Esta revisión de alcance mapea la literatura de 2020 a 2025, proporcionando una visión integral de los métodos actuales de estimación del IPM. Examina la validación y crítica de la puntuación macromorfoscópica de descomposición, contextualizando técnicas emergentes.
Siguiendo las directrices PRISMA-ScR, las bases de datos (PubMed, Scopus y Web of Science) fueron investigadas sistemáticamente para publicaciones comprendidas entre enero de 2020 y diciembre de 2025. La búsqueda incluyó estudios sobre IPM, puntuación de descomposición, validaciones y metodologías innovadoras. Los datos fueron mapeados para identificar enfoques metodológicos, aplicabilidad, limitaciones y hallazgos relativos a precisión y confiabilidad.
Los resultados confirman un cambio de paradigma. La literatura demuestra evidencias contundentes contra la aplicabilidad universal del modelo TBS-ADD, con estudios que evidencian fallas en múltiples zonas biogeoclimáticas.

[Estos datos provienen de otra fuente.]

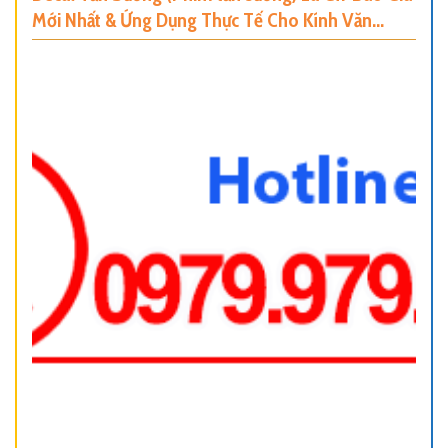
Mới Nhất & Ứng Dụng Thực Tế Cho Kính Văn
Phòng, Nhà Ở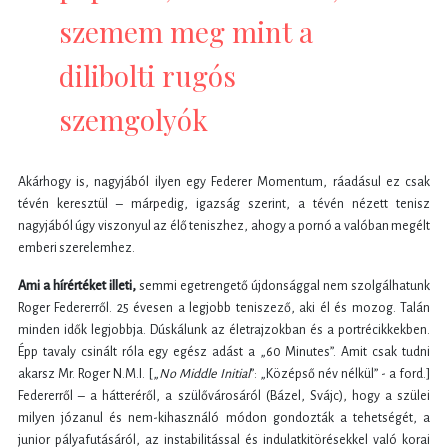
szemem meg mint a
dilibolti rugós
szemgolyók
Akárhogy is, nagyjából ilyen egy Federer Momentum, ráadásul ez csak
tévén keresztül – márpedig, igazság szerint, a tévén nézett tenisz
nagyjából úgy viszonyul az élő teniszhez, ahogy a pornó a valóban megélt
emberi szerelemhez.
Ami a hírértéket illeti,
semmi egetrengető újdonsággal nem szolgálhatunk
Roger Federerről. 25 évesen a legjobb teniszező, aki él és mozog. Talán
minden idők legjobbja. Dúskálunk az életrajzokban és a portrécikkekben.
Épp tavaly csinált róla egy egész adást a „60 Minutes”. Amit csak tudni
akarsz Mr. Roger N.M.I. [„
No Middle Initial
”: „Középső név nélkül” - a ford.]
Federerről – a hátteréről, a szülővárosáról (Bázel, Svájc), hogy a szülei
milyen józanul és nem-kihasználó módon gondozták a tehetségét, a
junior pályafutásáról, az instabilitással és indulatkitörésekkel való korai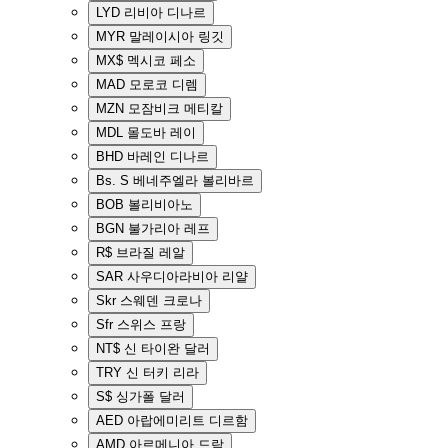
LYD
리비아 디나르
MYR
말레이시아 링깃
MX$
멕시코 페소
MAD
모로코 디렘
MZN
모잠비크 메티칼
MDL
몰도바 레이
BHD
바레인 디나르
Bs. S
베네주엘라 볼리바르
BOB
볼리비아노
BGN
불가리아 레프
R$
브라질 레알
SAR
사우디아라비아 리얄
Skr
스웨덴 크로나
Sfr
스위스 프랑
NT$
신 타이완 달러
TRY
신 터키 리라
S$
싱가폴 달러
AED
아랍에미리트 디르함
AMD
아르메니아 드람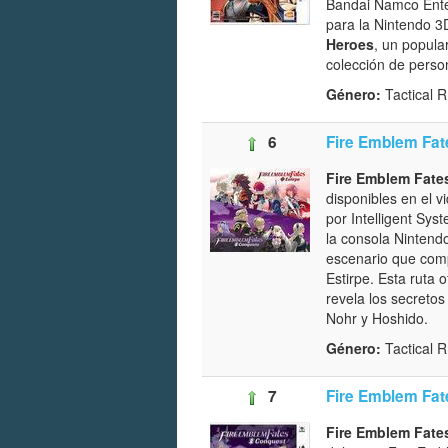
Bandai Namco Enter
para la Nintendo 3D
Heroes
, un popula
colección de person
Género:
Tactical 
6
Fire Emblem Fat
Fire Emblem Fate
disponibles en el 
por Intelligent Sy
la consola Nintend
escenario que comp
Estirpe. Esta ruta 
revela los secretos
Nohr y Hoshido.
Género:
Tactical
7
Fire Emblem Fat
Fire Emblem Fate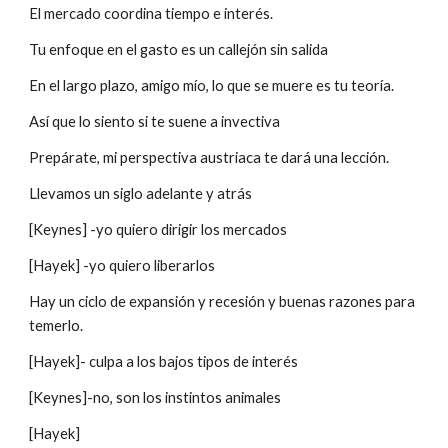
El mercado coordina tiempo e interés.
Tu enfoque en el gasto es un callejón sin salida
En el largo plazo, amigo mío, lo que se muere es tu teoría.
Así que lo siento si te suene a invectiva
Prepárate, mi perspectiva austriaca te dará una lección.
Llevamos un siglo adelante y atrás
[Keynes] -yo quiero dirigir los mercados
[Hayek] -yo quiero liberarlos
Hay un ciclo de expansión y recesión y buenas razones para 
temerlo.
[Hayek]- culpa a los bajos tipos de interés
[Keynes]-no, son los instintos animales
[Hayek]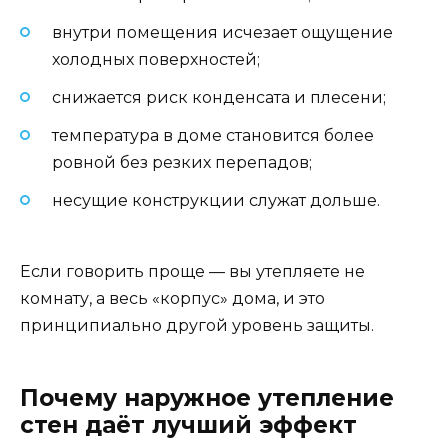
внутри помещения исчезает ощущение
холодных поверхностей;
снижается риск конденсата и плесени;
температура в доме становится более
ровной без резких перепадов;
несущие конструкции служат дольше.
Если говорить проще — вы утепляете не
комнату, а весь «корпус» дома, и это
принципиально другой уровень защиты.
Почему наружное утепление
стен даёт лучший эффект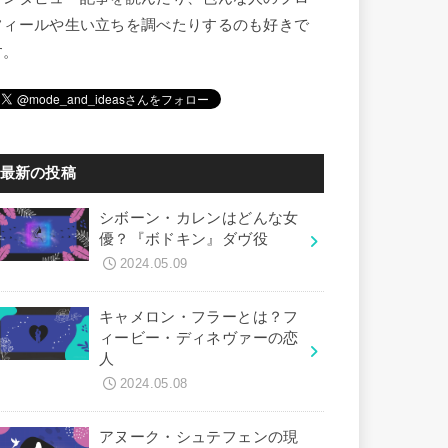
フィールや生い立ちを調べたりするのも好きで
す。
最新の投稿
シボーン・カレンはどんな女
優？『ボドキン』ダヴ役
2024.05.09
キャメロン・フラーとは？フ
ィービー・ディネヴァーの恋
人
2024.05.08
アヌーク・シュテフェンの現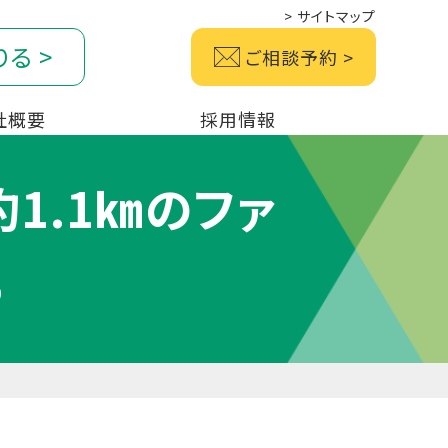
>
サイトマップ
りる
>
ご相談予約
>
社概要
採用情報
1.1㎞のファ
♪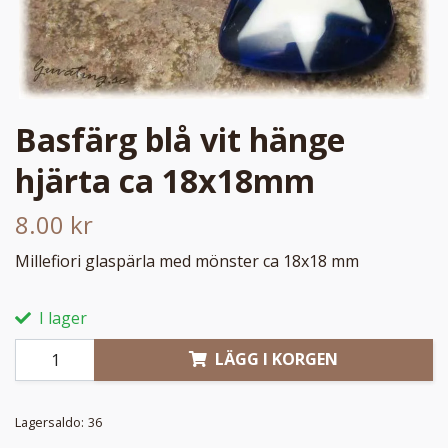
Basfärg blå vit hänge
hjärta ca 18x18mm
8.00 kr
Millefiori glaspärla med mönster ca 18x18 mm
I lager
LÄGG I KORGEN
Lagersaldo:
36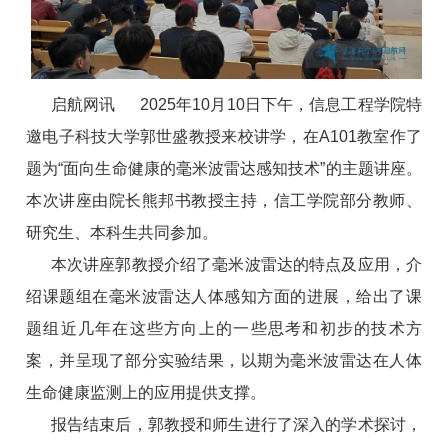
启航网讯 2025年10月10日下午，信息工程学院特
邀电子科技大学郭世盛教授来校讲学，在A101教室作了
题为“面向生命健康的毫米波雷达感知技术”的主题讲座。
本次讲座由院长熊邦书教授主持，信工学院部分教师、
研究生、本科生共同参加。
本次讲座郭教授介绍了毫米波雷达的特点及应用，介
绍课题组在毫米波雷达人体感知方面的进展，给出了课
题组近几年在这些方向上的一些思考和初步的技术方
案，并呈现了部分实验结果，以期为毫米波雷达在人体
生命健康监测上的应用提供支撑。
报告结束后，郭教授和师生进行了深入的学术探讨，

Concurrentemente, han surgido métodos alternativos, incluyendo sucesión del tanatomicrobioma, perfiles proteómicos y metabolómicos, análisis de degradación de ARN y técnicas avanzadas de imagen. El consenso predominante indica que ningún método único es universalmente confiable, y la ausencia de tasas de error cuantificadas continúa representando una barrera fundamental.
Los modelos generalizados no son sostenibles. El futuro requiere enfoques integrativos multimétodo que combinen observaciones macromorfoscópicas validadas regionalmente con análisis cuantitativo de biomarcadores, exigiendo protocolos estandarizados, infraestructura colaborativa de datos y tasas de error establecidas conforme a los estándares forenses modernos.